とはいえ、否定しないということは全くの見当違いというわけでもなさそうだ。そのときふと、叶太の頭にある人物が思い浮かんだ。
「もしかしてバイトの子?」
恐る恐る聞いてみる。ちょこまかと動いていた青の指先がピタリと止まった。この反応はもしかして――。
叶太はニッと笑い、追及することにした。
「おまえがバイトしてるコンビニに、オレらと同じ学校の一年女子がいるって言ってたじゃん。おまえの好きな人ってその子だろ」
叶太もコンビニで買い物をしたときに一度レジで会ったが、おとなしめの子だった。叶太は接客以外で話したことはないが、青いわくその子はアニメと声優に夢中なこともあって、自分にはガツガツ絡んでこないから楽だと言っていたっけ。

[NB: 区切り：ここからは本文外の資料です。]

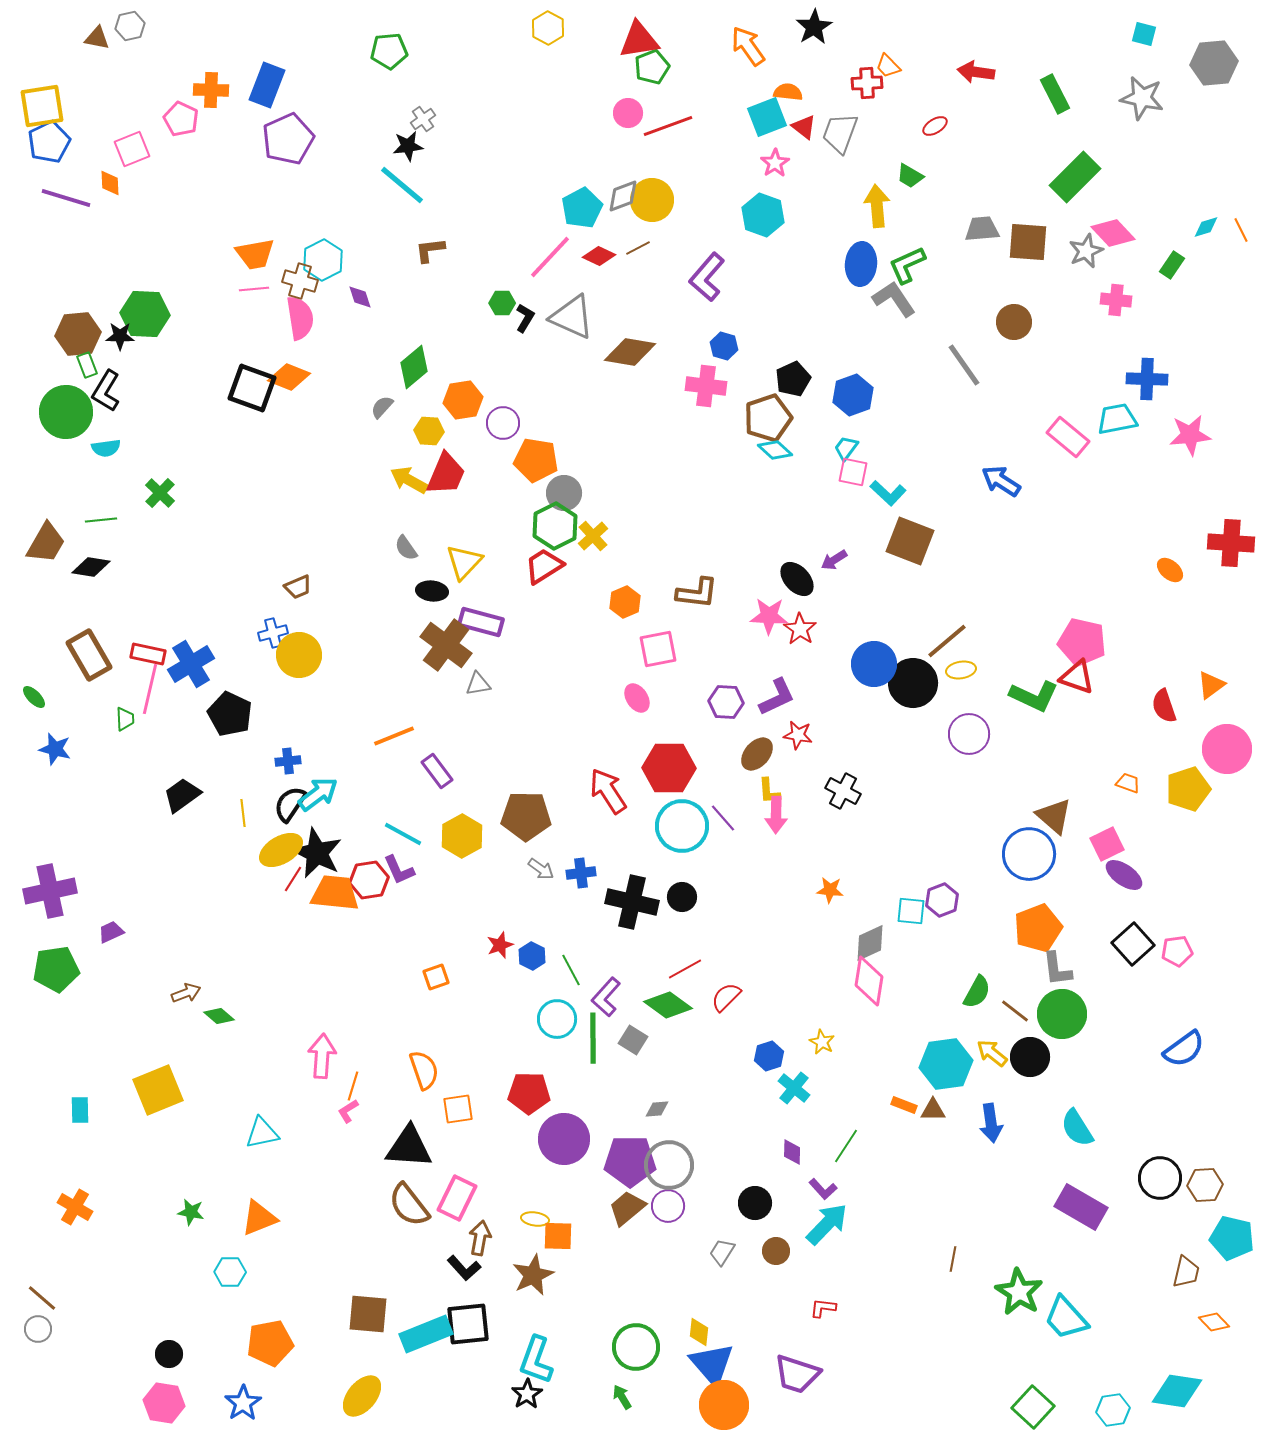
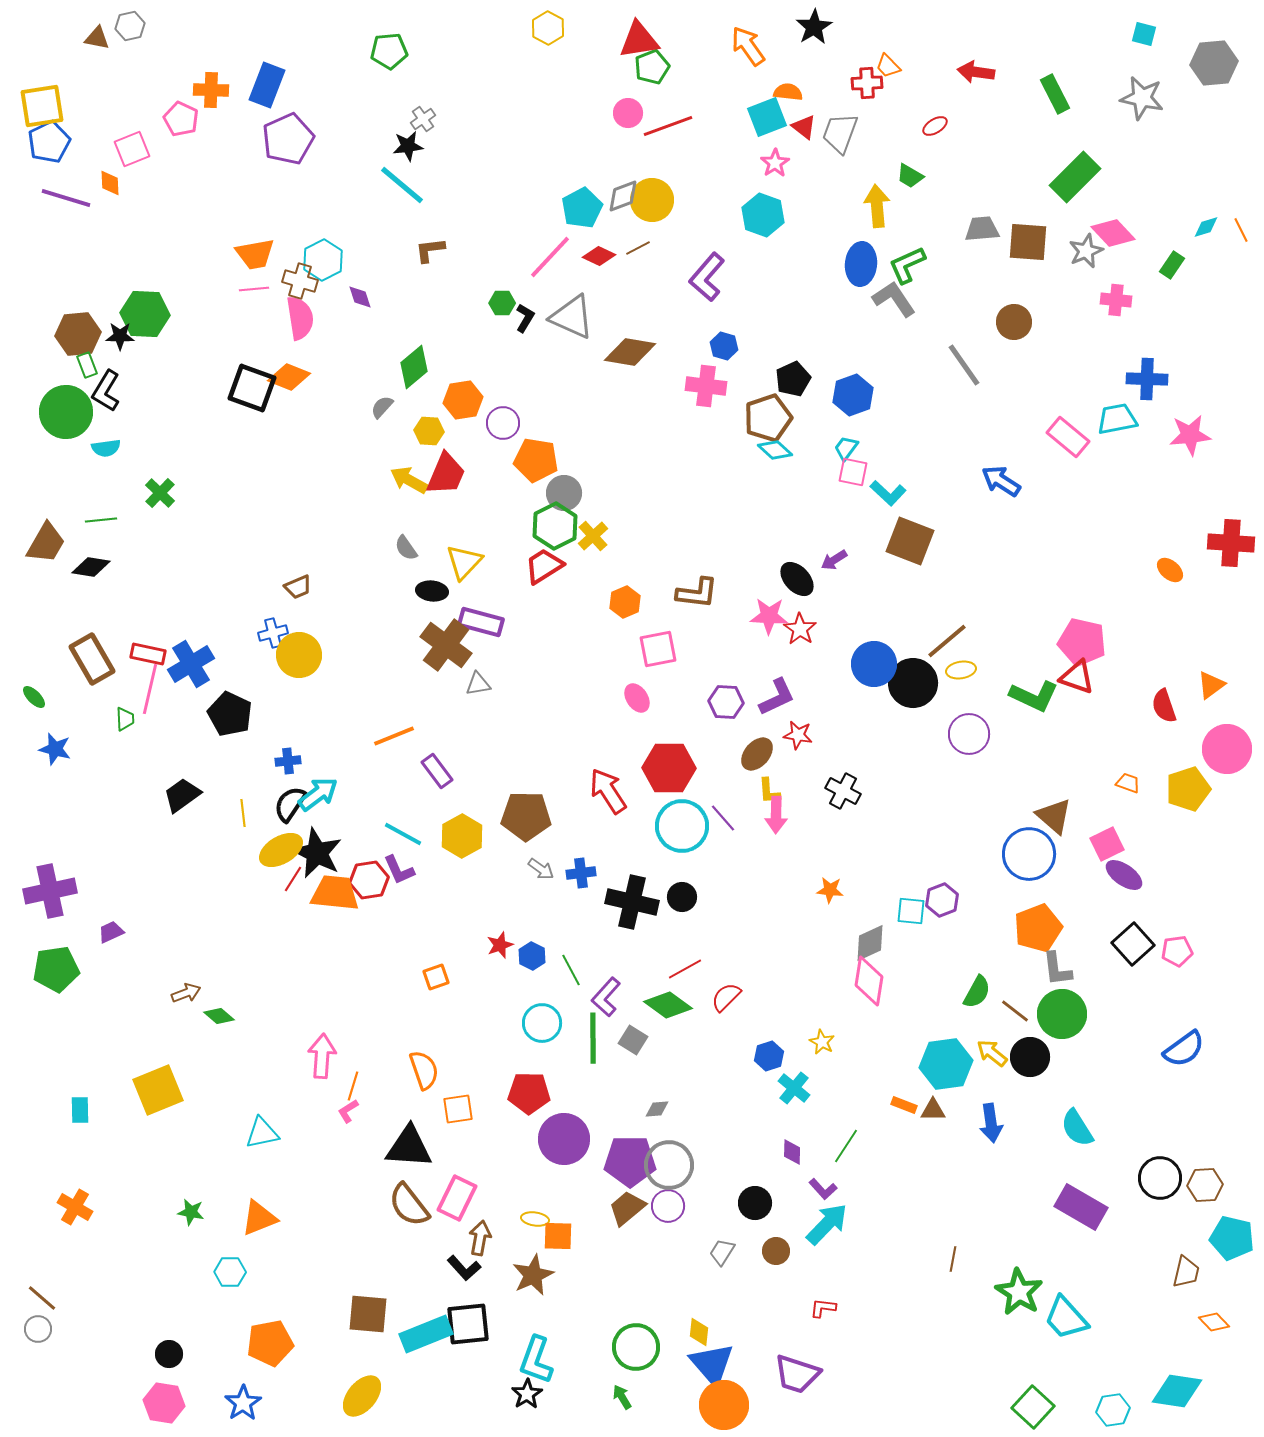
brown rectangle at (89, 655): moved 3 px right, 4 px down
cyan circle at (557, 1019): moved 15 px left, 4 px down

その子が青の好きな人なら、すべてが繋がる。青は基本的に時間があればバイトを入れているし、毎日になることもある。相手が青に興味がなさそうな点も、以前聞いた話と同じだ。
青は「そうだ」とも「違う」とも言わない。ずっと足元の一点に感情の見えない目を落としたままだった。否定してこないということは、認めたということでいいのだろう。
青の好きな人はバイト先の子前提で、叶太は話を進めることにした。
「ってか、このあとバイトあるなら最初に言えし」
背中を叩くと、青はこちらをちらっと見てすぐに目を逸らした。
「バイトはない」
「え! バイトはないのに、このあと会うってこと? 急展開じゃん」
バイトが無い日に会うってことは、二人きりということか。恋愛初心者でも、向こうに脈があるような気がした。
「おまえこんなところでオレの看病してていいのかよ」
「……叶太が呼び止めたんだろ」
「そうだけどさ、このあと好きな子と会う予定があるなら、オレだって空気読んだわ!」
叶太は急いでベッドから降り、青のスクールバッグを拾い上げた。
「ほら、今すぐ行ってやれよ」
「……」
「オレはだいぶ元気になったし、もう大丈夫だから」
ベッドから立ち上がろうとしない男の脚を蹴り、無理やり腰を上げさせる。ようやく立ち上がった青にスクールバッグを渡し、背中をぐいぐい押して部屋から出した。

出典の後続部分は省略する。